More broadly, I think academic historians are more attuned to the environment, institutions—the context of individual lives—and I think there is more interest in talking and writing about that instead of focusing on individuals who transformed the world. There are a lot of people who go back and forth now and blend both approaches into their work.

Where do you think your new book falls?

I’m hoping it’s popular history. It’s narrative that emphasizes the fact that we shouldn’t see presidential power as something that’s all-encompassing and that you need to understand the world in which president work to understand whether they’re going to do well or whether they’re going to fail. It’s a book that deals with issues that are important to the public right now in terms of whether Washington can work, but it’s also about the importance of the political environment.

It’s this question of whether Lyndon Johnson is a magician of politics, the ultimate power broker, but we also need to understand how Congress was very different during that short period when all of that legislation started to go through. What I try to do is tap into all of the academic scholarship on Congress, on the political process, on how the political environment matters so much to whether a president is going to succeed or fail and then use that to develop a narrative history about the Great Society.

Can you talk about some of the books you read that you think are particularly good on the political history of the 1960s?

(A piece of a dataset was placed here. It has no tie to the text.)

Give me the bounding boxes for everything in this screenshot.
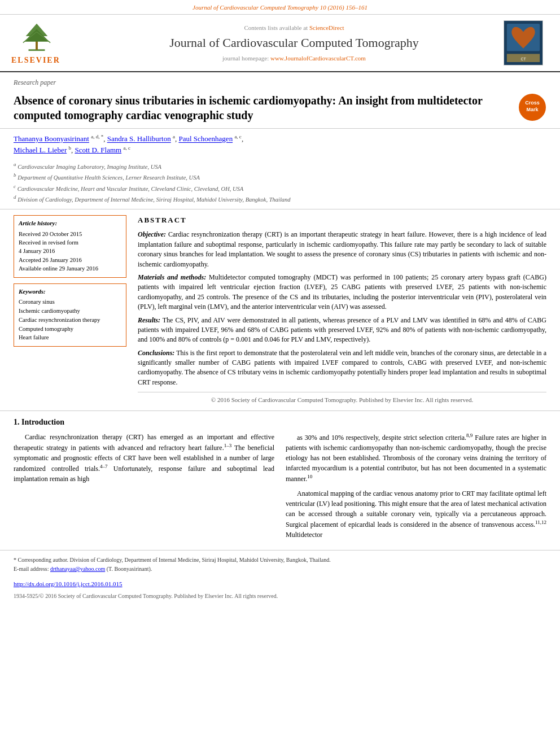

There’s not as much as you think, which surprised me. There are books on Lyndon Johnson like Robert Dallek’s books, and Robert Caro’s books are now getting into the presidency years. Goodwin’s quasi-memoir Lyndon Johnson and the American Dream is a great opening account of Johnson’s presidency. A book that was a model in some ways for me, the last big synthesis book of the ‘60s that really tried to put a lot of this together is Allen Matusow’s The Unraveling of America. He wrote it decades ago [in 1984], and it’s still the book everyone uses to teach about the 1960s. Clay Risen and Todd Purdum’s books on the Civil Rights Act of 1964 were both good books. Michael Kazin is a historian who has written a lot about the New Left.

What other books about American presidents do you like—‘60s or otherwise?

Richard Hofstadter has been my single biggest influence. His books The American Political Tradition and The Age of Reform, which covers Franklin Roosevelt and the presidents leading up to him, helped me think about how you put presidents in a bigger storyline rather than a story that’s just about the White House. I like Robert Dallek a lot. He captures all the different issues a president deals with and moves from one to the next. His Kennedy book, An Unfinished Life, is quite good.

I like Rick Perlstein’s book on Nixon Nixonland very much. It was original in how it treated Nixon and his connection to the right before 1968. I enjoyed Lou Cannon’s books on Reagan and thought he got a good feel for the president.

You’re 45, which is reasonably young for a historian. Who are some younger popular historians that you think will be a lot better known a decade from now?

David Greenberg at Rutgers University has a book coming out next year on political spin. Fred Logevall at Cornell won the Pulitzer Prize and is a diplomatic historian; he just started a book on Kennedy. Margot Canaday here at Princeton writes on sexuality and American politics.